In der Init Methode haben wir dann noch werspielt = spieler2 stehen, eben um dafür zu sorgen das immer Spieler 1 spielt.
Würde das so funktionieren? Syntax-Fehler sinds schonmal nicht.

Und um direkt mal auf die Aufgabe c) zu kommen, die haben wir soo versucht:

```
public Spieler spielen()
    {
        updateSpielfeld();
        while (beendet() == false && gewinner() == null) 
        {
            naechster();
            werspielt.zug();  // <<-- darum gehts vorallem
            updateSpielfeld();
        }
        beenden();
        return gewinner();
    }
```
Das ganze soll also erstmal das Spielfeld updaten und danach halt solange spielen bis es zuende ist, also es einen Gewinner gibt oder das Spielfeld voll ist.
Nur bei dem Teil 
	
	
	
	





```
werspielt.zug();
```
 sind wir uns nicht sicher ob das so überhaupt geht.
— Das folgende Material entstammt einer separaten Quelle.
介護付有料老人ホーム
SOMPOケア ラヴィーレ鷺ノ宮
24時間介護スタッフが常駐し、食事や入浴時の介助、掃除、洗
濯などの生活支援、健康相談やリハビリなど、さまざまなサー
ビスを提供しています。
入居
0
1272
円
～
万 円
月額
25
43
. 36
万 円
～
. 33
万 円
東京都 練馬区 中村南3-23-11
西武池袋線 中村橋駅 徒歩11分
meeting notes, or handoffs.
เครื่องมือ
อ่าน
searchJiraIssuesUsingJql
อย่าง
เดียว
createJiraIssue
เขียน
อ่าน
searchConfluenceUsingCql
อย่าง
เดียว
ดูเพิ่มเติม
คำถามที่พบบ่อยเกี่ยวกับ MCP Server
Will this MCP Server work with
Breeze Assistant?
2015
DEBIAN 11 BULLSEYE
Laut aufgabenstellung soll an der Stelle der Spielzug ausgeführt werden, die Methode dafür ist in der Klasse Spieler, also müsste da ja 
	
	
	
	





```
Spieler.zug();
```
 stehen, dann weiß unser Zug aber nicht wer den Zug ausführt, also werspielt, dann führt ja entweder spieler1 oder spieler2 den Zug aus... kommt das so ungefähr hin?


----------



## babuschka (14. Jun 2010)

Servus,
Zuerst einmal solltet ihr sehr genau aufpassen, wenn ihr im Internet Code zu dem Programmierprojekt postet, das kann euch schnell negativ angerechnet werden, auch wenn es nur sehr wenig ist...
Dann einmal solltet ihr nicht davon ausgehen, dass alle Forenmitglieder hier euer Projekt kennen, also solltet ihr den Anderen vielleicht auch einmal genau darlegen, was genau in den Aufgaben steht (also nichts mit Aufgabengliederung Teil a,b,c etc  )
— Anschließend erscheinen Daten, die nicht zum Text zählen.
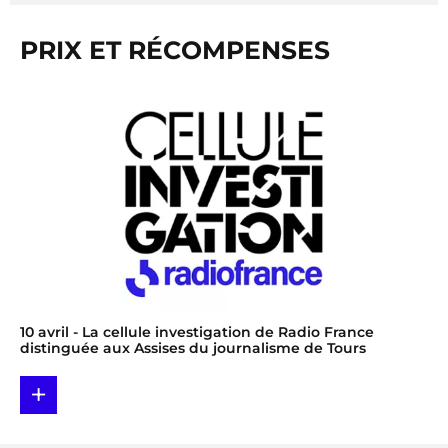
PRIX ET RÉCOMPENSES
10 avril
- La cellule investigation de Radio France
distinguée aux Assises du journalisme de Tours
+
> if(werspielt == spieler1)


werspielt ist ein Objekt vom Typ Spieler. Ihr solltet in der Vorlesung sicherlich schon gelesen haben, dass man Objekte nicht mit == vergleicht. Schaut am Besten noch einmal in eure Unterlagen oder sucht hier im Forum 



> Spieler.zug();


Ich wüsste nicht, dass die Methode zug() in der Klasse Spieler statisch ist



> dann weiß unser Zug aber nicht wer den Zug ausführt


Da die Methode zug() in der Spieler-Klasse angesiedelt ist spricht eigentlich nichts dagegen, dass ihr das doch wisst? zug() wird in eurem Spiel also entweder auf dem Objekt spieler1 oder spieler2 ausgeführt, da werspielt nur diese beiden Werte annehmen kann.

Gruß,

JohnMcLane


----------



## HuMaHi (18. Jun 2010)

Also daran das das posten von Code aus dem Projekt vlt nich so günstig ist hab ich garnicht bedacht, aber gut

jetzt nochmal zu deinen Antworten

Zum Thema Objekte vergleichen hab ich jetzt einen ganzen Haufen Sachen gefunden, compare(), compareTo() und equals()... so wirklich hab ich den Unterschied jetzt aber nicht verstanden, bzw. vermute ich mal das ich equals() brauche? 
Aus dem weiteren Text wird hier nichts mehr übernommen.